→ **WHAT YOU HAVE TO DO**: A word-for-word copy of the records below is needed, without the images.

→ **DATA RECORDS**:
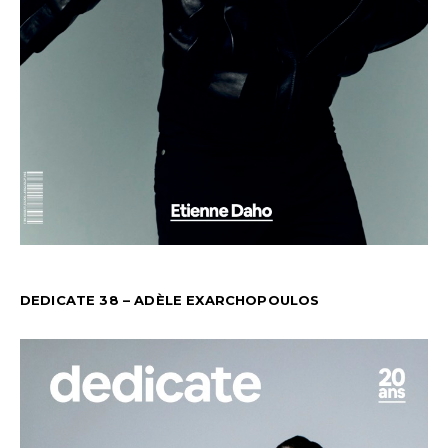
DEDICATE 38 – ADÈLE EXARCHOPOULOS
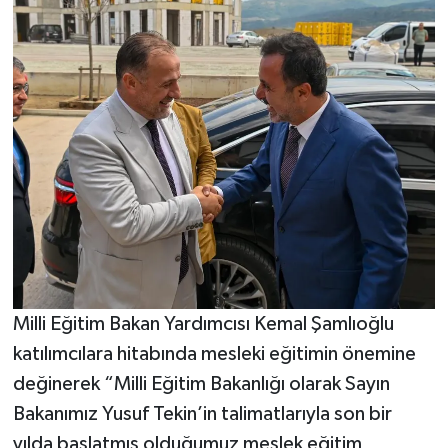
Milli Eğitim Bakan Yardımcısı Kemal Şamlıoğlu
katılımcılara hitabında mesleki eğitimin önemine
değinerek “Milli Eğitim Bakanlığı olarak Sayın
Bakanımız Yusuf Tekin’in talimatlarıyla son bir
yılda başlatmış olduğumuz meslek eğitim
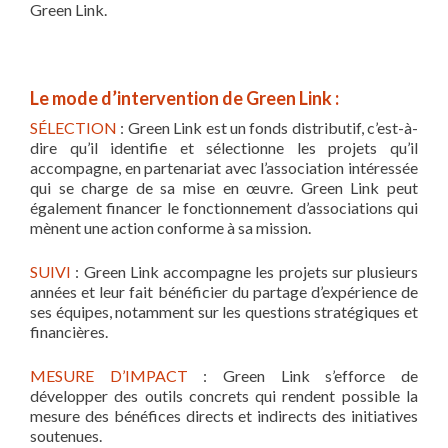
Green Link.
Le mode d’intervention de Green Link :
SÉLECTION
: Green Link est un fonds distributif, c’est-à-
dire qu’il identifie et sélectionne les projets qu’il
accompagne, en partenariat avec l’association intéressée
qui se charge de sa mise en œuvre. Green Link peut
également financer le fonctionnement d’associations qui
mènent une action conforme à sa mission.
SUIVI
: Green Link accompagne les projets sur plusieurs
années et leur fait bénéficier du partage d’expérience de
ses équipes, notamment sur les questions stratégiques et
financières.
MESURE D’IMPACT
: Green Link s’efforce de
développer des outils concrets qui rendent possible la
mesure des bénéfices directs et indirects des initiatives
soutenues.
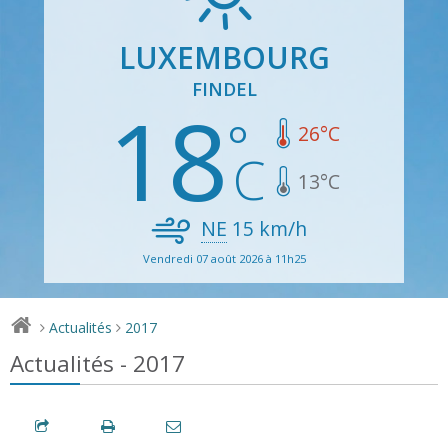
LUXEMBOURG
FINDEL
18
26
°C
13
°C
NE
15
km/h
Vendredi 07 août 2026 à 11h25
Actualités
2017
>
>
Actualités - 2017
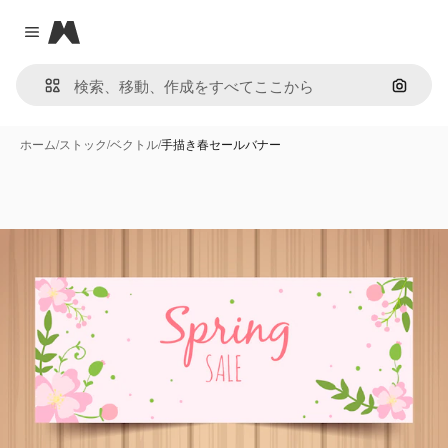
Magnific
Close menu
画像で
ホーム
/
ストック
/
ベクトル
/
手描き春セールバナー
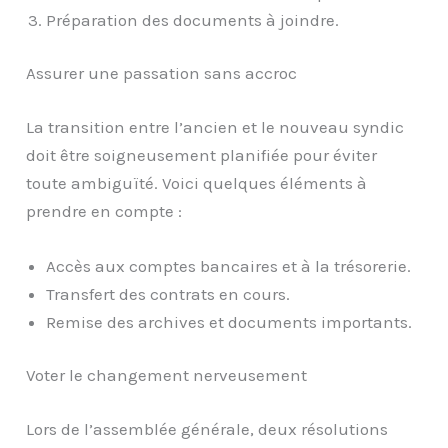
Préparation des documents à joindre.
Assurer une passation sans accroc
La transition entre l’ancien et le nouveau syndic
doit être soigneusement planifiée pour éviter
toute ambiguïté. Voici quelques éléments à
prendre en compte :
Accès aux comptes bancaires et à la trésorerie.
Transfert des contrats en cours.
Remise des archives et documents importants.
Voter le changement nerveusement
Lors de l’assemblée générale, deux résolutions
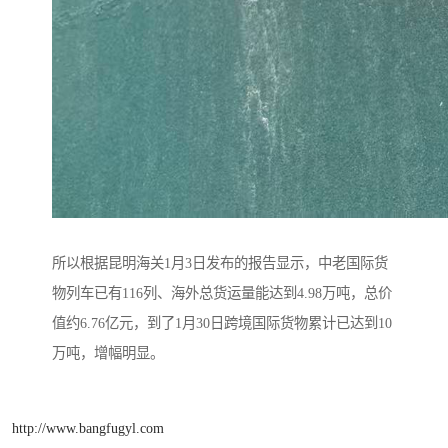
所以根据昆明海关1月3日发布的报告显示，中老国际货
物列车已有116列、海外总货运量能达到4.98万吨，总价
值约6.76亿元，到了1月30日跨境国际货物累计已达到10
万吨，增幅明显。
http://www.bangfugyl.com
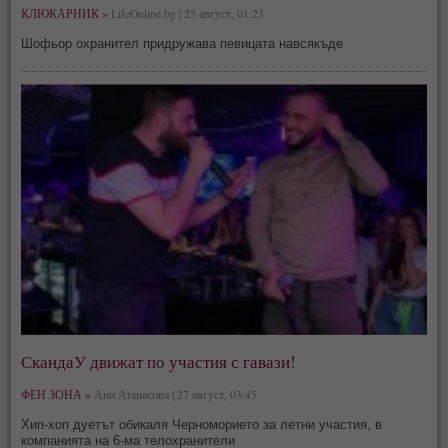
КЛЮКАРНИК »
LifeOnline.bg | 25 август, 01:23
Шофьор охранител придружава певицата навсякъде
СкандаУ движат по участия с гавази!
ФЕН ЗОНА »
Ани Атанасова | 27 август, 03:45
Хип-хоп дуетът обикаля Черноморието за летни участия, в
компанията на 6-ма телохранители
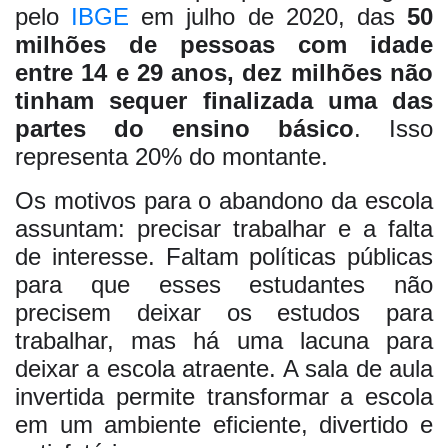
pelo
IBGE
em julho de 2020, das
50
milhões de pessoas com idade
entre 14 e 29 anos, dez milhões não
tinham sequer finalizada uma das
partes do ensino básico
. Isso
representa 20% do montante.
Os motivos para o abandono da escola
assuntam: precisar trabalhar e a falta
de interesse. Faltam políticas públicas
para que esses estudantes não
precisem deixar os estudos para
trabalhar, mas há uma lacuna para
deixar a escola atraente. A sala de aula
invertida permite transformar a escola
em um ambiente eficiente, divertido e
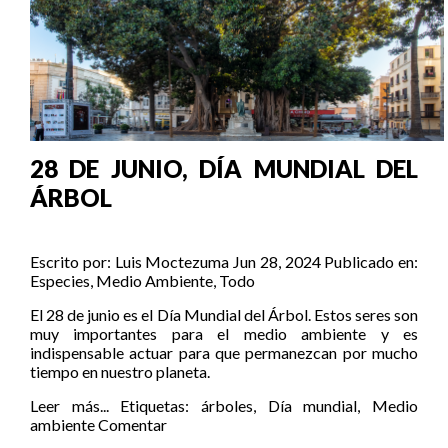
28 DE JUNIO, DÍA MUNDIAL DEL
ÁRBOL
Escrito por:
Luis Moctezuma
Jun 28, 2024
Publicado en:
Especies
,
Medio Ambiente
,
Todo
El 28 de junio es el Día Mundial del Árbol. Estos seres son
muy importantes para el medio ambiente y es
indispensable actuar para que permanezcan por mucho
tiempo en nuestro planeta.
Leer más...
Etiquetas:
árboles
,
Día mundial
,
Medio
ambiente
Comentar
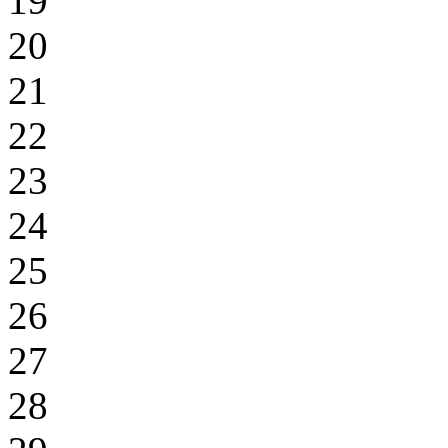
19
20
21
22
23
24
25
26
27
28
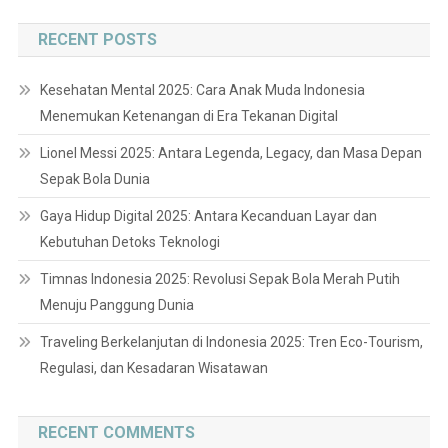
RECENT POSTS
Kesehatan Mental 2025: Cara Anak Muda Indonesia
Menemukan Ketenangan di Era Tekanan Digital
Lionel Messi 2025: Antara Legenda, Legacy, dan Masa Depan
Sepak Bola Dunia
Gaya Hidup Digital 2025: Antara Kecanduan Layar dan
Kebutuhan Detoks Teknologi
Timnas Indonesia 2025: Revolusi Sepak Bola Merah Putih
Menuju Panggung Dunia
Traveling Berkelanjutan di Indonesia 2025: Tren Eco-Tourism,
Regulasi, dan Kesadaran Wisatawan
RECENT COMMENTS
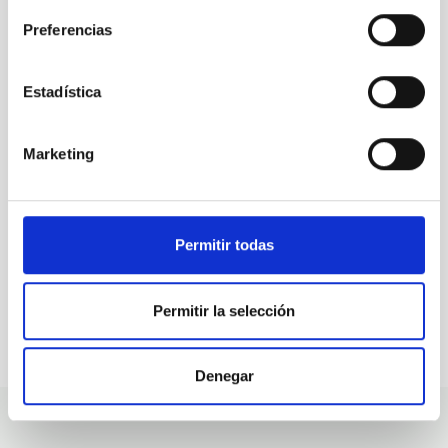
Preferencias
ALL OUR JOB OFFERS
Estadística
At the IAC we're always
looking for people with
Marketing
talent.
Permitir todas
Permitir la selección
Denegar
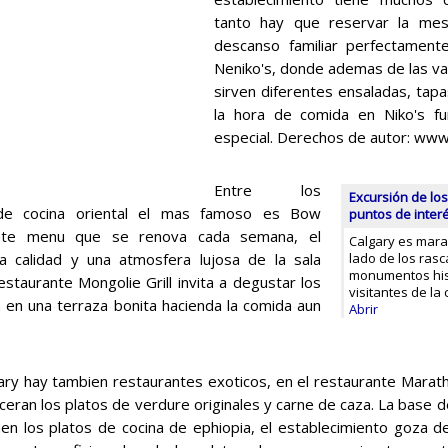
tanto hay que reservar la mesa
descanso familiar perfectamente
Neniko's, donde ademas de las va
sirven diferentes ensaladas, tapa
la hora de comida en Niko's f
especial. Derechos de autor: ww
Entre los
Excursión de los
 de cocina oriental el mas famoso es Bow
puntos de inter
lente menu que se renova cada semana, el
Calgary es marav
ta calidad y una atmosfera lujosa de la sala
lado de los ras
monumentos hist
estaurante Mongolie Grill invita a degustar los
visitantes de la
n en una terraza bonita hacienda la comida aun
Abrir
ary hay tambien restaurantes exoticos, en el restaurante Maratho
eceran los platos de verdure originales y carne de caza. La base
n los platos de cocina de ephiopia, el establecimiento goza de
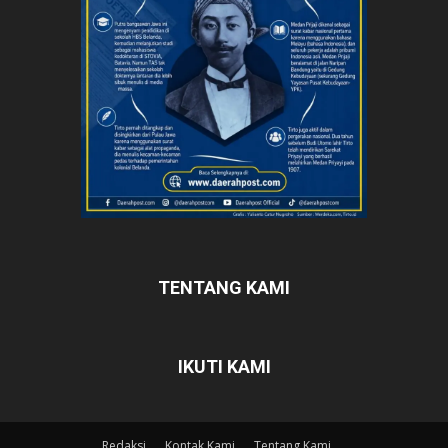
TENTANG KAMI
IKUTI KAMI
Redaksi
Kontak Kami
Tentang Kami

→ **SOLUTION TO THIS PROBLEM**:
DEDICATE 38 – ADÈLE EXARCHOPOULOS
Milli Eğitim Bakan Yardımcısı Kemal Şamlıoğlu
katılımcılara hitabında mesleki eğitimin önemine
değinerek “Milli Eğitim Bakanlığı olarak Sayın
Bakanımız Yusuf Tekin’in talimatlarıyla son bir
yılda başlatmış olduğumuz meslek eğitim
Green Link.
Le mode d’intervention de Green Link :
SÉLECTION
: Green Link est un fonds distributif, c’est-à-
dire qu’il identifie et sélectionne les projets qu’il
accompagne, en partenariat avec l’association intéressée
qui se charge de sa mise en œuvre. Green Link peut
également financer le fonctionnement d’associations qui
mènent une action conforme à sa mission.
SUIVI
: Green Link accompagne les projets sur plusieurs
années et leur fait bénéficier du partage d’expérience de
ses équipes, notamment sur les questions stratégiques et
financières.
MESURE D’IMPACT
: Green Link s’efforce de
développer des outils concrets qui rendent possible la
mesure des bénéfices directs et indirects des initiatives
soutenues.
LUXEMBOURG
FINDEL
18
26
°C
13
°C
NE
15
km/h
Vendredi 07 août 2026 à 11h25
Actualités
2017
>
>
Actualités - 2017
Magnific
Close menu
画像で
ホーム
/
ストック
/
ベクトル
/
手描き春セールバナー
Préparation des documents à joindre.
Assurer une passation sans accroc
La transition entre l’ancien et le nouveau syndic
doit être soigneusement planifiée pour éviter
toute ambiguïté. Voici quelques éléments à
prendre en compte :
Accès aux comptes bancaires et à la trésorerie.
Transfert des contrats en cours.
Remise des archives et documents importants.
Voter le changement nerveusement
Lors de l’assemblée générale, deux résolutions
所以根据昆明海关1月3日发布的报告显示，中老国际货
物列车已有116列、海外总货运量能达到4.98万吨，总价
值约6.76亿元，到了1月30日跨境国际货物累计已达到10
万吨，增幅明显。
http://www.bangfugyl.com
КЛЮКАРНИК »
LifeOnline.bg | 25 август, 01:23
Шофьор охранител придружава певицата навсякъде
СкандаУ движат по участия с гавази!
ФЕН ЗОНА »
Ани Атанасова | 27 август, 03:45
Хип-хоп дуетът обикаля Черноморието за летни участия, в
компанията на 6-ма телохранители
pelo
IBGE
em julho de 2020, das
50
milhões de pessoas com idade
entre 14 e 29 anos, dez milhões não
tinham sequer finalizada uma das
partes do ensino básico
. Isso
representa 20% do montante.
Os motivos para o abandono da escola
assuntam: precisar trabalhar e a falta
de interesse. Faltam políticas públicas
para que esses estudantes não
precisem deixar os estudos para
trabalhar, mas há uma lacuna para
deixar a escola atraente. A sala de aula
invertida permite transformar a escola
em um ambiente eficiente, divertido e
28 DE JUNIO, DÍA MUNDIAL DEL
ÁRBOL
Escrito por:
Luis Moctezuma
Jun 28, 2024
Publicado en:
Especies
,
Medio Ambiente
,
Todo
El 28 de junio es el Día Mundial del Árbol. Estos seres son
muy importantes para el medio ambiente y es
indispensable actuar para que permanezcan por mucho
tiempo en nuestro planeta.
Leer más...
Etiquetas:
árboles
,
Día mundial
,
Medio
ambiente
Comentar
19
20
21
22
23
24
25
26
27
28
RECENT POSTS
Kesehatan Mental 2025: Cara Anak Muda Indonesia
Menemukan Ketenangan di Era Tekanan Digital
Lionel Messi 2025: Antara Legenda, Legacy, dan Masa Depan
Sepak Bola Dunia
Gaya Hidup Digital 2025: Antara Kecanduan Layar dan
Kebutuhan Detoks Teknologi
Timnas Indonesia 2025: Revolusi Sepak Bola Merah Putih
Menuju Panggung Dunia
Traveling Berkelanjutan di Indonesia 2025: Tren Eco-Tourism,
Regulasi, dan Kesadaran Wisatawan
RECENT COMMENTS
Preferencias
ALL OUR JOB OFFERS
Estadística
At the IAC we're always
looking for people with
Marketing
talent.
Permitir todas
Permitir la selección
Denegar
tanto hay que reservar la mesa
descanso familiar perfectamente
Neniko's, donde ademas de las va
sirven diferentes ensaladas, tapa
la hora de comida en Niko's f
especial. Derechos de autor: ww
Entre los
Excursión de los
 de cocina oriental el mas famoso es Bow
puntos de inter
lente menu que se renova cada semana, el
Calgary es marav
ta calidad y una atmosfera lujosa de la sala
lado de los ras
monumentos hist
estaurante Mongolie Grill invita a degustar los
visitantes de la
n en una terraza bonita hacienda la comida aun
Abrir
ary hay tambien restaurantes exoticos, en el restaurante Maratho
eceran los platos de verdure originales y carne de caza. La base
n los platos de cocina de ephiopia, el establecimiento goza de
TENTANG KAMI
IKUTI KAMI
Redaksi
Kontak Kami
Tentang Kami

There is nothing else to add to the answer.